Swiss successes at the World Athletics Indoor Championships are a rare commodity but sprinter Mujinga Kambundji pulled off the biggest surprise of the first day of the World Athletics Indoor Championships to take the women’s 60m title in a stunning time of 6.96 on Friday (18).
After struggling to make an impact in the early evening semi-finals – she finished second in her race in 7.08 but going through as only the fifth fastest qualifier meant Kambundji was seeded into the outside lane eight – she was certainly not favoured to do any better than the bronze she won at the last edition of these championships four years ago in Birmingham.
However, without any distractions, she produced the fastest start by far in the final, with a reaction time of a mere 0.116, and was in front with her first stride and never headed.
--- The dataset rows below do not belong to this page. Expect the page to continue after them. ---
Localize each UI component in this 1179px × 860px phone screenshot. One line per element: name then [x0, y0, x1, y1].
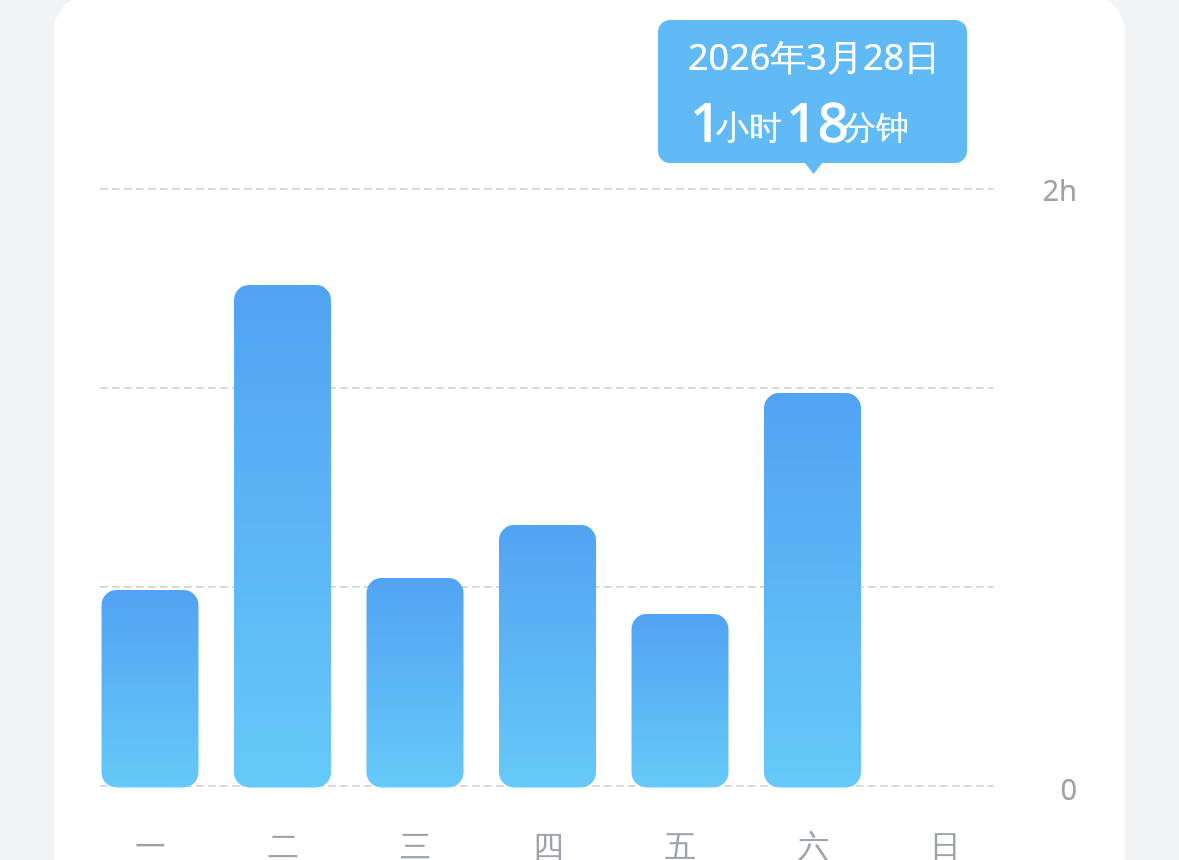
button[interactable]: 五: [635, 827, 725, 860]
button[interactable]: 2026年3月28日 1小时18分钟: [658, 20, 967, 163]
staticText: 三: [400, 827, 431, 860]
button[interactable]: 六: [768, 827, 858, 860]
button[interactable]: 一 的使用时长: [84, 190, 217, 788]
button[interactable]: 五 的使用时长: [614, 190, 747, 788]
staticText: 二: [268, 827, 299, 860]
staticText: 18: [786, 83, 849, 158]
staticText: 五: [665, 827, 696, 860]
button[interactable]: 四 的使用时长: [481, 190, 614, 788]
staticText: 分钟: [843, 107, 909, 149]
staticText: 0: [1017, 769, 1077, 808]
button[interactable]: 三 的使用时长: [349, 190, 482, 788]
staticText: 日: [930, 827, 961, 860]
staticText: 2h: [1017, 170, 1077, 209]
button[interactable]: 六 的使用时长: [746, 190, 879, 788]
button[interactable]: 三: [370, 827, 460, 860]
button[interactable]: 四: [503, 827, 593, 860]
button[interactable]: 日: [900, 827, 990, 860]
staticText: 四: [533, 827, 564, 860]
staticText: 一: [135, 827, 166, 860]
button[interactable]: 二 的使用时长: [216, 190, 349, 788]
staticText: 2026年3月28日: [688, 32, 941, 81]
staticText: 六: [798, 827, 829, 860]
button[interactable]: 一: [105, 827, 195, 860]
staticText: 1: [690, 83, 722, 158]
staticText: 小时: [716, 107, 782, 149]
button[interactable]: 二: [238, 827, 328, 860]
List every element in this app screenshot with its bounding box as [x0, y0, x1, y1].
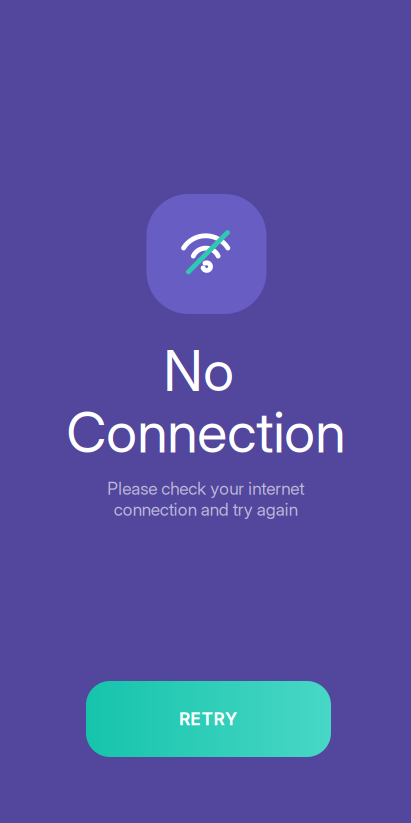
staticText: RETRY [179, 708, 242, 730]
staticText: No Connection [66, 337, 345, 466]
button[interactable]: RETRY [86, 681, 331, 757]
staticText: Please check your internet connection an… [107, 478, 304, 520]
At first, she seemed unsure that she had won, and so did her fellow competitors who were initially hugging and congratulating the US sprinter Mikiah Brisco, running in lane four and in the thick of the action before eventually taking the silver in 6.99, but quickly it dawned on everyone that it was Kambundji who should be receiving the plaudits.
Her time in the Serbian capital moved her up to equal second on the European all-time list and just 0.04 shy of the world and European record of Russia’s Irina Privalova set in the altitude-friendly Spanish capital Madrid in 1993.
“To become the world champion, that sounds just so beautiful. At first sight, I was a bit disappointed with [getting drawn in] the lane eight because usually I like to run in the middle and to feel the other opponents. But I told to myself, ‘OK, it is how it is,’” reflected Kambunji.
“Then I just focused on myself and tried to do my best race and I think I did. The summer season will be exciting, and this result gives me a lot of self-confidence, that I can have a really good championships outdoors.
“I had a good indoor season, and I was able to build on it. I was thinking that the gold medal was going to be sub-seven seconds, but I did not know what time I could run.
“I was ready for a PB but I did not expect it would be so fast. It was so crazy today,” added Kambundji.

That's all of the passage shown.